EXERCISE DIRECTIONS: When you reach the line containing "IV.Những Trường Hợp", begin copying exactly, and keep going through the last line of the records below, copying nothing before it.

___ RECORDS SUPPLIED

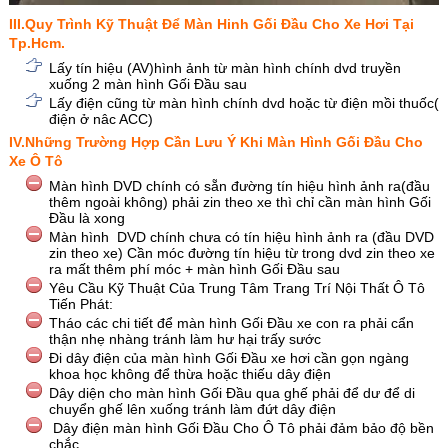
III.Quy Trình Kỹ Thuật Để Màn Hinh Gối Đầu Cho Xe Hơi Tại
Tp.Hcm.
Lấy tín hiệu (AV)hình ảnh từ màn hình chính dvd truyền
xuống 2 màn hình Gối Đầu sau
Lấy điện cũng từ màn hình chính dvd hoặc từ điện mồi thuốc(
điện ở nâc ACC)
IV.Những Trường Hợp Cần Lưu Ý Khi Màn Hình Gối Đầu Cho
Xe Ô Tô
Màn hình DVD chính có sẵn đường tín hiệu hình ảnh ra(đầu
thêm ngoài không) phải zin theo xe thì chỉ cần màn hình Gối
Đầu là xong
Màn hình DVD chính chưa có tín hiệu hình ảnh ra (đầu DVD
zin theo xe) Cần móc đường tín hiệu từ trong dvd zin theo xe
ra mất thêm phí móc + màn hình Gối Đầu sau
Yêu Cầu Kỹ Thuật Của Trung Tâm Trang Trí Nội Thất Ô Tô
Tiến Phát:
Tháo các chi tiết để màn hình Gối Đầu xe con ra phải cẩn
thận nhẹ nhàng tránh làm hư hại trấy sước
Đi dây điện của màn hình Gối Đầu xe hơi cần gọn ngàng
khoa học không để thừa hoặc thiếu dây điện
Dây diện cho màn hình Gối Đầu qua ghế phải để dư để di
chuyển ghế lên xuống tránh làm đứt dây điện
Dây điện màn hình Gối Đầu Cho Ô Tô phải đảm bảo độ bền
chắc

______

SOLVED EXERCISE:
IV.Những Trường Hợp Cần Lưu Ý Khi Màn Hình Gối Đầu Cho
Xe Ô Tô
Màn hình DVD chính có sẵn đường tín hiệu hình ảnh ra(đầu
thêm ngoài không) phải zin theo xe thì chỉ cần màn hình Gối
Đầu là xong
Màn hình DVD chính chưa có tín hiệu hình ảnh ra (đầu DVD
zin theo xe) Cần móc đường tín hiệu từ trong dvd zin theo xe
ra mất thêm phí móc + màn hình Gối Đầu sau
Yêu Cầu Kỹ Thuật Của Trung Tâm Trang Trí Nội Thất Ô Tô
Tiến Phát:
Tháo các chi tiết để màn hình Gối Đầu xe con ra phải cẩn
thận nhẹ nhàng tránh làm hư hại trấy sước
Đi dây điện của màn hình Gối Đầu xe hơi cần gọn ngàng
khoa học không để thừa hoặc thiếu dây điện
Dây diện cho màn hình Gối Đầu qua ghế phải để dư để di
chuyển ghế lên xuống tránh làm đứt dây điện
Dây điện màn hình Gối Đầu Cho Ô Tô phải đảm bảo độ bền
chắc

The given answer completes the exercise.